Those who touch us and those we touch are not necessarily one in the same. When they are, magic happens. Not Hollywood magic, but ancient magic, deep and strong. The kind that pushes us out of the armchair and catapults us into the unknown.

Sometimes we fly together. When that happens, it takes our breath away. It awes us that someone can care that much about us, is willing to invest in us, and wants to walk beside us. Even when it is messy and inconvenient. Maybe especially then.

Other times the catalyst sees us off and becomes a memory instead of a companion. Some catalysts serve a purpose and are meant to be left behind peacefully in the past. Maybe it was a nice experience. Maybe it was a devastation. Either way, it opened a door, a window, a portal, or shoved us out of the way and onto another road.
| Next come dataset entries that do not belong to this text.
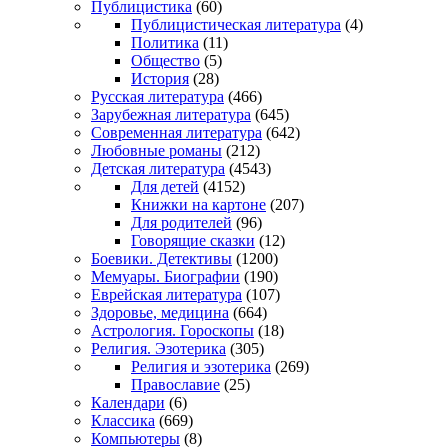
Публицистика
(60)
Публицистическая литература
(4)
Политика
(11)
Общество
(5)
История
(28)
Русская литература
(466)
Зарубежная литература
(645)
Современная литература
(642)
Любовные романы
(212)
Детская литература
(4543)
Для детей
(4152)
Книжки на картоне
(207)
Для родителей
(96)
Говорящие сказки
(12)
Боевики. Детективы
(1200)
Мемуары. Биографии
(190)
Еврейская литература
(107)
Здоровье, медицина
(664)
Астрология. Гороскопы
(18)
Религия. Эзотерика
(305)
Религия и эзотерика
(269)
Православие
(25)
Календари
(6)
Классика
(669)
Компьютеры
(8)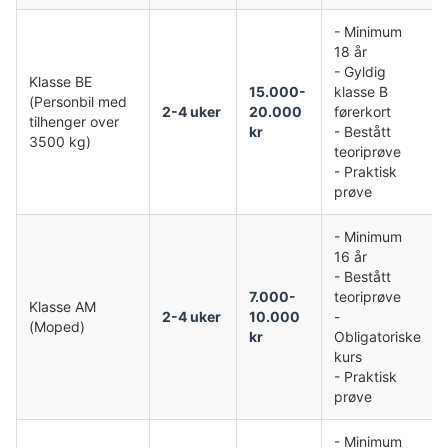
- Minimum
18 år
- Gyldig
Klasse BE
15.000-
klasse B
(Personbil med
2-4 uker
20.000
førerkort
tilhenger over
kr
- Bestått
3500 kg)
teoriprøve
- Praktisk
prøve
- Minimum
16 år
- Bestått
7.000-
teoriprøve
Klasse AM
2-4 uker
10.000
-
(Moped)
kr
Obligatoriske
kurs
- Praktisk
prøve
- Minimum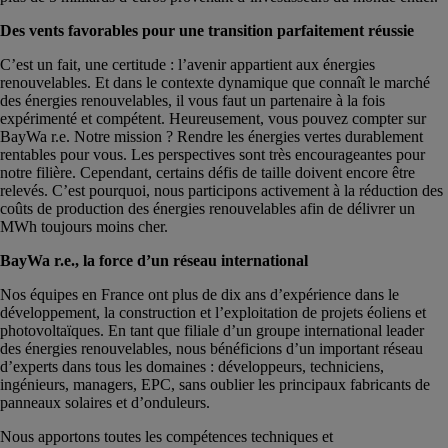
Des vents favorables pour une transition parfaitement réussie
C’est un fait, une certitude : l’avenir appartient aux énergies
renouvelables. Et dans le contexte dynamique que connaît le marché
des énergies renouvelables, il vous faut un partenaire à la fois
expérimenté et compétent. Heureusement, vous pouvez compter sur
BayWa r.e. Notre mission ? Rendre les énergies vertes durablement
rentables pour vous. Les perspectives sont très encourageantes pour
notre filière. Cependant, certains défis de taille doivent encore être
relevés. C’est pourquoi, nous participons activement à la réduction des
coûts de production des énergies renouvelables afin de délivrer un
MWh toujours moins cher.
BayWa r.e., la force d’un réseau international
Nos équipes en France ont plus de dix ans d’expérience dans le
développement, la construction et l’exploitation de projets éoliens et
photovoltaïques. En tant que filiale d’un groupe international leader
des énergies renouvelables, nous bénéficions d’un important réseau
d’experts dans tous les domaines : développeurs, techniciens,
ingénieurs, managers, EPC, sans oublier les principaux fabricants de
panneaux solaires et d’onduleurs.
Nous apportons toutes les compétences techniques et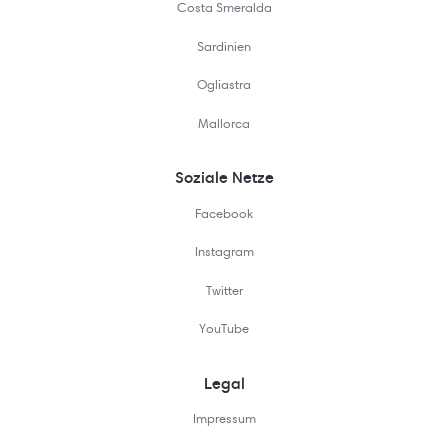
Costa Smeralda
Sardinien
Ogliastra
Mallorca
Soziale Netze
Facebook
Instagram
Twitter
YouTube
Legal
Impressum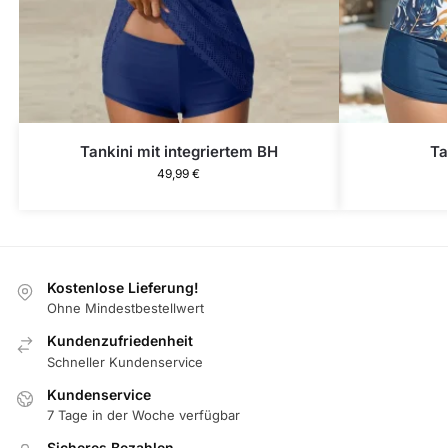
Tankini mit integriertem BH
Ta
49,99
€
Kostenlose Lieferung!
Ohne Mindestbestellwert
Kundenzufriedenheit
Schneller Kundenservice
Kundenservice
7 Tage in der Woche verfügbar
Sicheres Bezahlen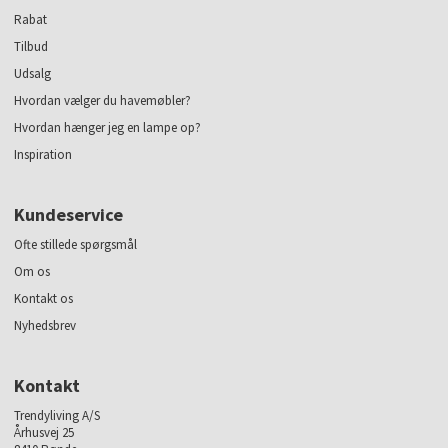
Rabat
Tilbud
Udsalg
Hvordan vælger du havemøbler?
Hvordan hænger jeg en lampe op?
Inspiration
Kundeservice
Ofte stillede spørgsmål
Om os
Kontakt os
Nyhedsbrev
Kontakt
Trendyliving A/S
Århusvej 25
One that made all the difference.

When we mix the two up, we can stall. Sometimes we try to drag people or things or scenarios forward with us instead of leaving them in their proper place and perspective. The "what ifs" haunt us and taint our present. While we would not be in our present state without them, it is often difficult to leave the past behind.

An old Roman poet named Catullus (whose name sounds delightfully like 'catalyst') described it as an inability to "put away a long love".  Even when that "love" is something pretty ugly, there is comfort in its familiarity. The whole "devil you know..." conundrum. It's hard to let go of that devil when you think it's the last secure thing you'll ever have.

Ironically, letting something in the past hold us back - whether regret or guilt or longing or even something that was good - can keep us from living into the fullness of what is before us. Even worse, it can keep us from having hope.

In Bella-speak, that drags us back into being utterly ordinary and keeps us from shining. In country-speak, it keeps us in a rut, which is just a grave with both ends knocked out.

Not even vampires live in graves these days. Don't know about you, but I'd much rather be in the posh glass house on the hill, even if it's just metaphorically speaking.